Three-quarters of Asia-Pacific institutional investors polled planned to increase the use of factor investment strategies, the highest among all regions globally. Blackrock suggested the increase was due to a late take up of the strategy in Asia.
Factor investing aims to map the risks and returns of all investments to a common set of underlying factors when building a portfolio. Typical factors that are used include value, inflation and smart-beta.
Mark McCombe, the firm’s global head of institutional client business, said the unexpected correlations of asset performance during the financial crisis led to growing interest in factor investing in order to have a better understanding of underlying risks.
“Following an initial focus on risk management, investors increasingly believe that factor strategies can drive enhanced performance.”
Over the past three years, about 85% of insitutional investors have already used factor strategies, while about two-thirds said they have increased the usage.
Most new users (76%) said factor investing allowed them to have a better understanding of risk exposure and return.

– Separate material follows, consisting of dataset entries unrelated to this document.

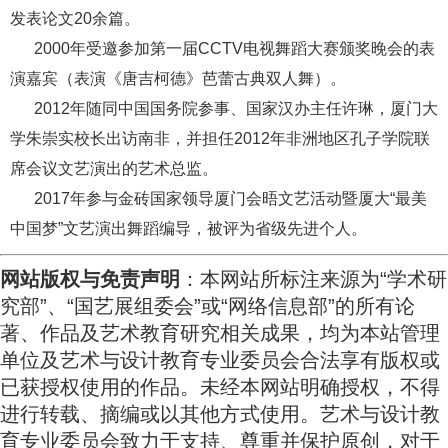
发表论文20余篇。
2000年受邀参加第一届CCTV电视舞蹈大赛颁奖晚会的表
演嘉宾（表演《唐吉柯德》芭蕾古典双人舞）。
2012年随同中国国务院参事、国家汉办主任许琳，厦门大
学朱崇实校长出访南非，并担任2012年非洲地区孔子学院联
席会议文艺演出的艺术总监。
2017年参与金砖国家领导厦门会晤文艺活动暨厦大“最美
中国梦”文艺演出舞蹈编导，被评为省级先进个人。
网站版权与免责声明
：本网站所标注来源为“学术研
究部”、“国艺展组委会”或“网络信息部”的所有论
著、作品及艺术教育研究相关成果，均为本站管理
单位及艺术与设计教育专业委员会合法享有版权或
已获授权使用的作品。未经本网站明确授权，不得
进行转载、摘编或以其他方式使用。艺术与设计教
育专业委员会致力于支持、尊重并保护原创，对于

About 59% said greater diversification can be achieved, 56% said factor investing has lowered risks and 55% said it has increased returns.
Investors in Asia-Pacific also showed higher-than-average belief that factor investing could outperform the benchmark, while increasing the transparency in portfolio construction.
The survey polled 200 institutional investors around the world in January, who together represent $5.5trn in assets under management.